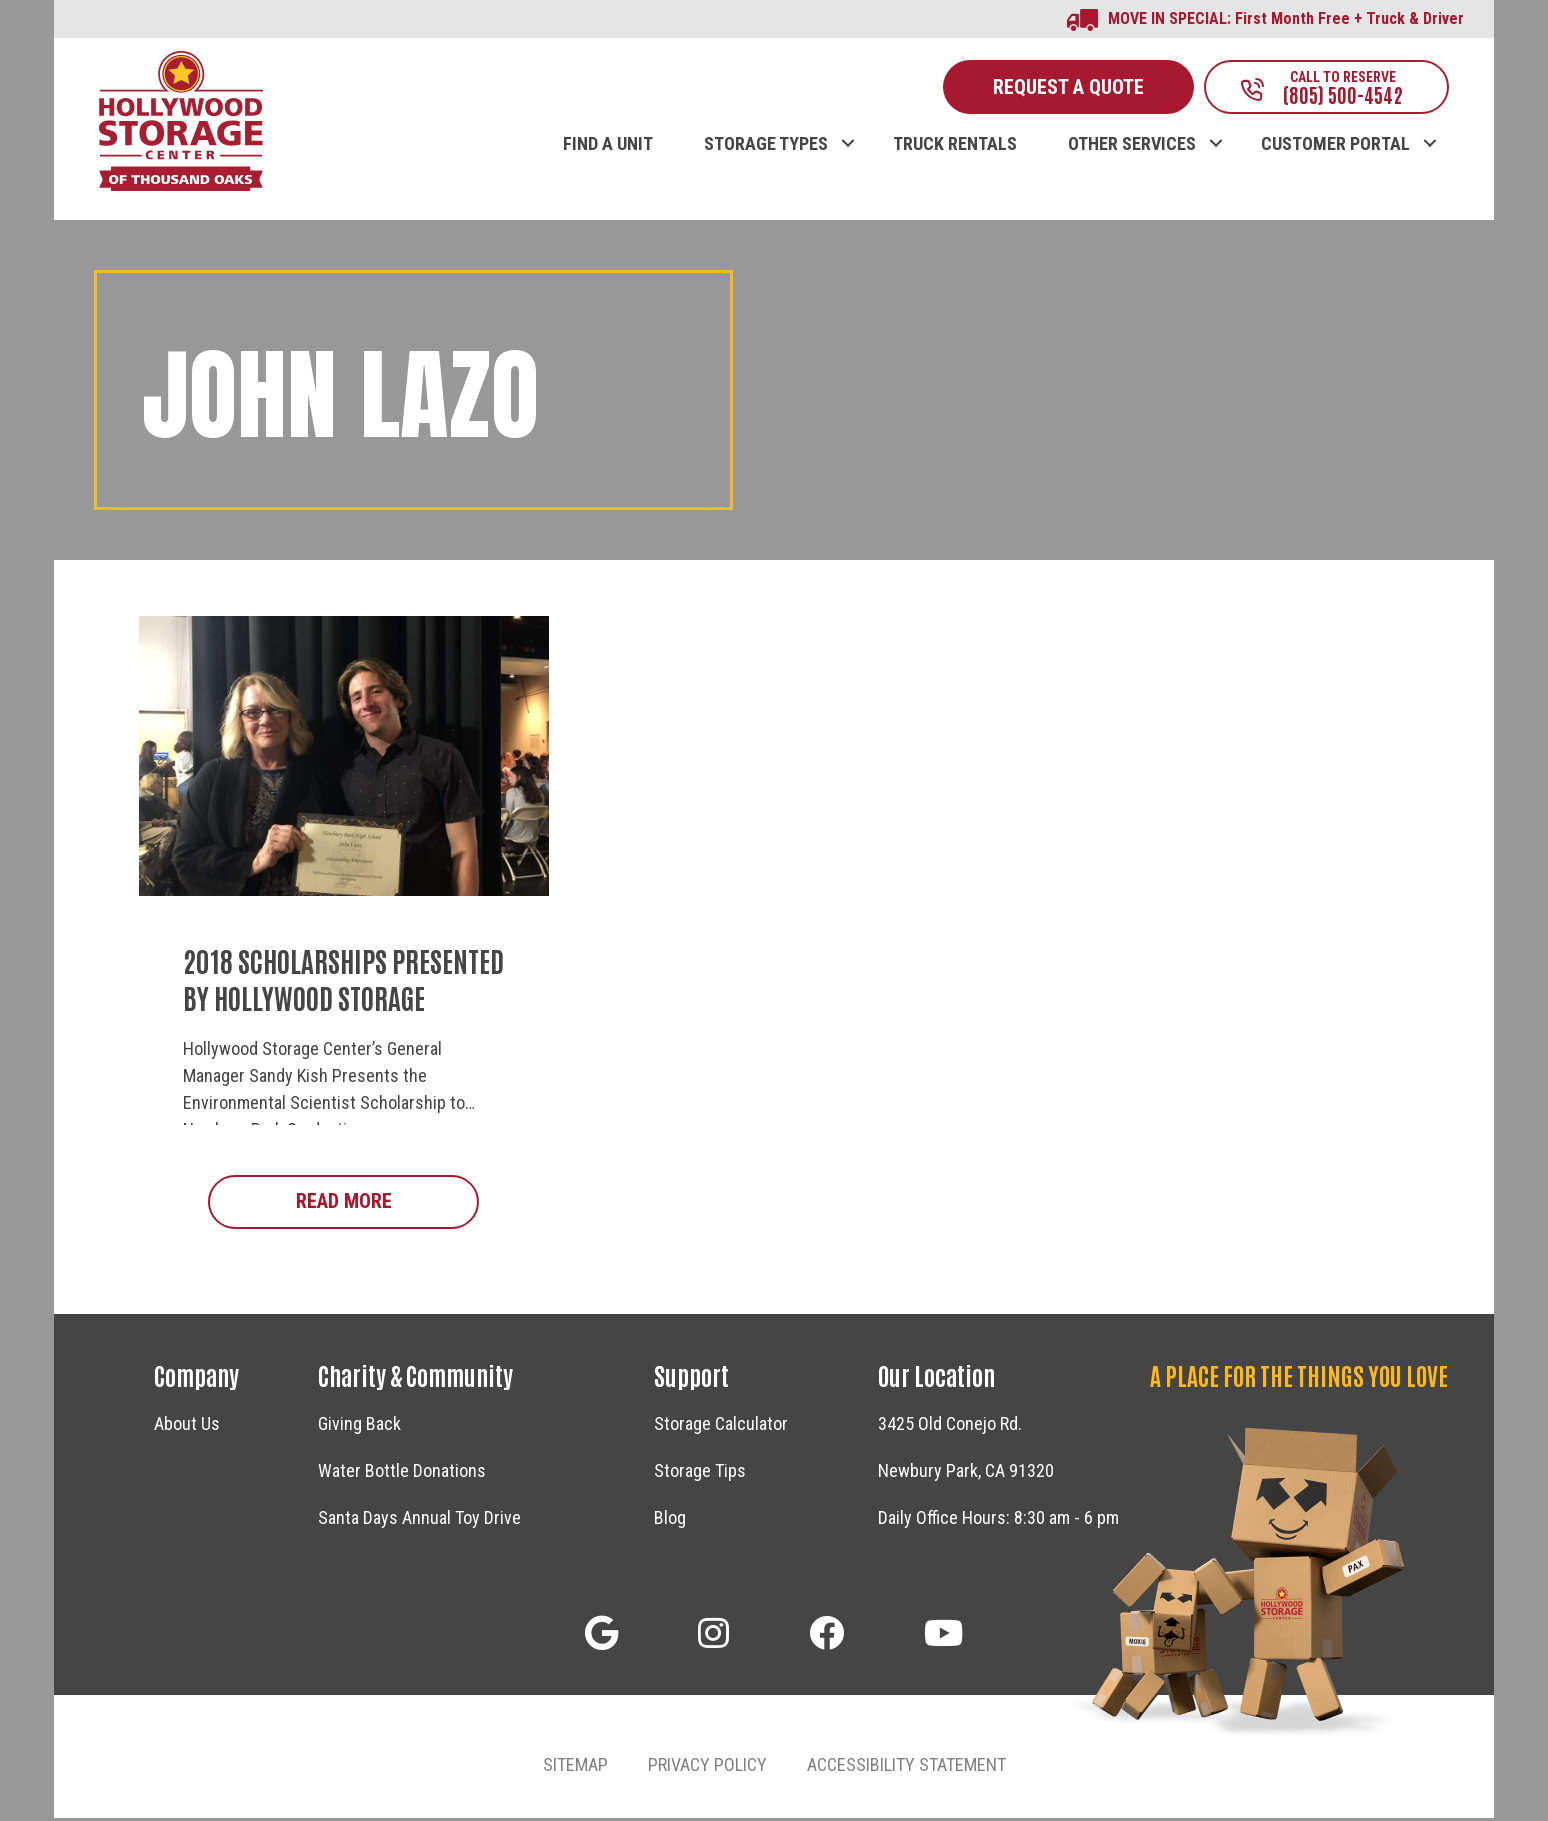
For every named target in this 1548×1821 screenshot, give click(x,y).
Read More (388, 1203)
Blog (670, 1520)
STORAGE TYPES (766, 147)
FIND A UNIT (608, 147)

--- PROBLEM DESCRIPTION ---
Set down all the entries exactly as they appear, but skip any pictures.

--- RESPONSE ---
For every named target in this 1548×1821 screenshot, give click(x,y).
Read More (388, 1203)
Blog (670, 1520)
STORAGE TYPES (766, 147)
FIND A UNIT (608, 147)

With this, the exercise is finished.